Tuberculosis took Henry Chapman Ford in 1894. He was the first professional artist to make Santa Barbara home. His popularity and the esteem in which he was held created an open and welcoming environment for those who would follow, thereby enabling a thriving, dynamic artist’s colony to develop by the early 1920s. Ford’s work in horticulture, natural science, preservation, and civic improvement laid the groundwork for many of the institutions we have today.

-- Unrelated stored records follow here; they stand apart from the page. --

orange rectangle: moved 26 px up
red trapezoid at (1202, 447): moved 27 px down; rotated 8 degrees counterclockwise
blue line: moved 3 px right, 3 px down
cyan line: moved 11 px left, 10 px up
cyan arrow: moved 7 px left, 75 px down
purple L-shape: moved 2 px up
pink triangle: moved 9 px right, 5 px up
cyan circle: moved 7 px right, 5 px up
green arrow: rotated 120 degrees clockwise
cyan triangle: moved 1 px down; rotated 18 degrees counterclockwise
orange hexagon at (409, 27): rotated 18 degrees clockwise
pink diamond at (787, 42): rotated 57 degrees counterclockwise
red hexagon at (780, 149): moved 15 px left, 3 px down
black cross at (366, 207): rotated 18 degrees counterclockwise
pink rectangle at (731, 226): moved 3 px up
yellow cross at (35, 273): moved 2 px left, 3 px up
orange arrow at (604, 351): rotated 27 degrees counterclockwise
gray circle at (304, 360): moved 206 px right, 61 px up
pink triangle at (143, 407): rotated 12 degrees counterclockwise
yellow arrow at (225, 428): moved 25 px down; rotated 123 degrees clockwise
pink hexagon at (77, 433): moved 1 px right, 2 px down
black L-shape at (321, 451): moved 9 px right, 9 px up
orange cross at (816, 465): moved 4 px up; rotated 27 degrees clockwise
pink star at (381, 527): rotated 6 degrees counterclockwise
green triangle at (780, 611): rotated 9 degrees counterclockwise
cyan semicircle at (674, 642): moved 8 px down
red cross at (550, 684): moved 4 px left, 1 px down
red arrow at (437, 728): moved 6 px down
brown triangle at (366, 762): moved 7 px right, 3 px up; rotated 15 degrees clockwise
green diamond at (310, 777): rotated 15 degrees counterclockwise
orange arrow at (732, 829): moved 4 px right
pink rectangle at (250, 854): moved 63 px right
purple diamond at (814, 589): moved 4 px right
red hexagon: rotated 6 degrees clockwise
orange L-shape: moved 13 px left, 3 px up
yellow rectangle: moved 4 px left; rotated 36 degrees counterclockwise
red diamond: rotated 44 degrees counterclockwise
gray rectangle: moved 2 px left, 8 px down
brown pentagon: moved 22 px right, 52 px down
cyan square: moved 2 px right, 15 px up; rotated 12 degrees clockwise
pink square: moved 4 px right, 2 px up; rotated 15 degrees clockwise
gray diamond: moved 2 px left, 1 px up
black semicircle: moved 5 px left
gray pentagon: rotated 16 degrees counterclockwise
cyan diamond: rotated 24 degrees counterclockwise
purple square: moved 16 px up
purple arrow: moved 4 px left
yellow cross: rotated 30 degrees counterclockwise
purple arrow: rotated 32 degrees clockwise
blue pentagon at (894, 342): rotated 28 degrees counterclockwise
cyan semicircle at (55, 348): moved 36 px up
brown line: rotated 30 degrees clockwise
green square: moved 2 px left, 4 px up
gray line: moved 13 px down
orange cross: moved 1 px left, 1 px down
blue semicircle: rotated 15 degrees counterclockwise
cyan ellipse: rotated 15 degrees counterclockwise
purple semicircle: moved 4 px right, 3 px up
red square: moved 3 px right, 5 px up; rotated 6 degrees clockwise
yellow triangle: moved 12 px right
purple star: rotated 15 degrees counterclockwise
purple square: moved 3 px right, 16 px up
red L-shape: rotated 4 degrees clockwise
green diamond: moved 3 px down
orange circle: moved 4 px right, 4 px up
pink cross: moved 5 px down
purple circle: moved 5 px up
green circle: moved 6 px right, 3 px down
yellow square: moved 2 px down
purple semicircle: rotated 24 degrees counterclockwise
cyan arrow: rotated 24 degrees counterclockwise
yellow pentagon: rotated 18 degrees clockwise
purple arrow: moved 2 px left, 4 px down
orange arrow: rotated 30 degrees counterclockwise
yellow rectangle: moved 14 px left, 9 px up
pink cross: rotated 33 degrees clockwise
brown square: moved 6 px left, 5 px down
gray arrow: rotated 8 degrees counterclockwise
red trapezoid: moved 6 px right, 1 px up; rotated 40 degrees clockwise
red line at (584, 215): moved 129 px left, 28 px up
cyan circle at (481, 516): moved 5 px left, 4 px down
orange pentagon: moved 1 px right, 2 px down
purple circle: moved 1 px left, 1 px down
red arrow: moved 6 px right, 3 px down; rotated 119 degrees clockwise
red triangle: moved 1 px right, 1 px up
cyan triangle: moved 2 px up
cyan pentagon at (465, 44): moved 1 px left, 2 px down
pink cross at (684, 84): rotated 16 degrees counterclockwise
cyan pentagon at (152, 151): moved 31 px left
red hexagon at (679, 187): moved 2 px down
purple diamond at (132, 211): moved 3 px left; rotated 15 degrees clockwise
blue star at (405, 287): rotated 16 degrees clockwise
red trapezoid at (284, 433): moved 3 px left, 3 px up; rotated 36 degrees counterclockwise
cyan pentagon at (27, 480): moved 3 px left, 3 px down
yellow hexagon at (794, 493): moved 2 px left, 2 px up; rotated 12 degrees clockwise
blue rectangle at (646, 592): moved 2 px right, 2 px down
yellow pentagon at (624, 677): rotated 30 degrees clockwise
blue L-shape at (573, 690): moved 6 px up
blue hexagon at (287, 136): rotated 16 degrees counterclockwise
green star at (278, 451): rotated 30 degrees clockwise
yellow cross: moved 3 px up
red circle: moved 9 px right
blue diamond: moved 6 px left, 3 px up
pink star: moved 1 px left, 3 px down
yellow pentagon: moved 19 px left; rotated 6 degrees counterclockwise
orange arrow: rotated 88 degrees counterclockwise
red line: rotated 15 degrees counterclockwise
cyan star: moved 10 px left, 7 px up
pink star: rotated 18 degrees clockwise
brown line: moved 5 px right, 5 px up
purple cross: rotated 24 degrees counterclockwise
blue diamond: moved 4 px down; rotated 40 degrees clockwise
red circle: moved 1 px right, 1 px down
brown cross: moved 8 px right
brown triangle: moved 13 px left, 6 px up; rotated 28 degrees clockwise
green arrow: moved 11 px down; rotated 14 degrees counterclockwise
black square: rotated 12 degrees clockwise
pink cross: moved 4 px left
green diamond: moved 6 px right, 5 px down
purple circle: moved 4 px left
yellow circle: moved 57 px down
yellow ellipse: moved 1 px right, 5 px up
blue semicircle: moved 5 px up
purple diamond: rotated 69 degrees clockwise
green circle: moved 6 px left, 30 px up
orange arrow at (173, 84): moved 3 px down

Henry Chapman Ford Exhibit at the Santa Barbara Historical Museum
The West Beach rendering, along with historic etchings and many beautiful oil paintings of local scenes by Henry Chapman Ford, are now on exhibit at the Santa Barbara Historic Museum. There is also a display of ephemera and photos from Ford’s life and times in Santa Barbara. The exhibit features several landscapes whose rich colors and play of light immerse the viewer immediately in the scene. His paintings and etchings of the Santa Barbara Mission place the historic institution in a peaceful landscape and his images of adobes reveal what has been lost. In his day, reviewers of his work always mention the “truthfulness” of his images. His work truly and accurately takes us to that past.
The Henry Chapman Ford exhibit and opening reception on December 11 was generously sponsored by board trustee Sharon and David Bradford, the Hutton Parker Foundation, and former trustee John C. Woodward. The Santa Barbara Historical Museum is located at 136 East De la Guerra and has on-site parking. The museum is open Tuesday through Saturday from 10 am to 5 pm; Sunday from 12 pm to 5 pm.
(Sources: dozens of contemporary Morning Press articles, especially 18 July 1891 and 12 June 1915; ancestry.com sources; “Henry Chapman Ford: Painter of Early California” by Dr. Norman Neuerburg, Noticias Occasional Papers, No. 13, 2007; files of the Gledhill Library at the Santa Barbara Historical Museum.)